Tiskové centrum
Tiskové centrum
12. November 2015

T-Mobile facilitates communication for people suffering from hearing loss

T-Mobile has introduced the T-Mobile e-Přepis service at its own and partner shops, which facilitates communication for customers suffering from hearing loss.

Remote simultaneous speech transcription, displayed also on tablets
Free of charge at all 158 T-Mobile and partner shops
Employment of specially trained blind transcribers

The service consists in remote simultaneous speech transcription, allowing deaf and hearing-impaired persons to conveniently view the answers of the shop assistant on the display of a tablet. The service is available free of charge at all of the operator’s 158 shops.

If a customer asks for the T-Mobile e-Přepis service, the shop assistant will lend him a tablet with an on-line transcription application and contact a transcriber. All verbal communication of the shop assistant will be transmitted with minimum delay via the mobile network into the transcriber’s headphones and subsequently displayed as text on the tablet for the customer.

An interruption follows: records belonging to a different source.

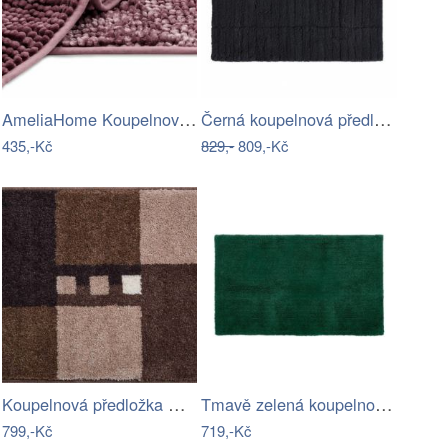
AmeliaHome Koupelnový koberec Bati…
Černá koupelnová předložka 80x50 cm…
435,-Kč
829,-
809,-Kč
Koupelnová předložka MERKUR
Tmavě zelená koupelnová předložka…
799,-Kč
719,-Kč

For the sake of personal data protection, transcripts are not stored anywhere and are immediately deleted after reading.

“T-Mobile is bringing hearing-impaired customers considerable freedom in communication, as they are no longer dependent on partial help from others and are thus given certainty that they will receive all necessary information and will understand it correctly,” says Martin Novák, President of the Czech Union of the Deaf (CUD).

From a technical and staffing perspective, the service is arranged by the social enterprise Transkript online in cooperation with the CUD. Transkript online thus provides employment to specially trained blind transcribers, who are able to achieve a typing speed of more than 500 keystrokes per minute. These people have the ability to focus intently on speech, thus utilising their disability as a professional advantage.

It is estimated that up to 500,000 deaf and hearing-impaired persons live in the Czech Republic, with only approx. 1.2% of them being able to communicate using sign language – these were mostly born deaf (as it is difficult to learn sign language when a person loses their hearing as a result of an accident or at a later age). Roughly one-fifth of the total number of people suffering from hearing loss do not use any kind of hearing aid. For these persons, real-time written transcription of speech is an ideal means of communication.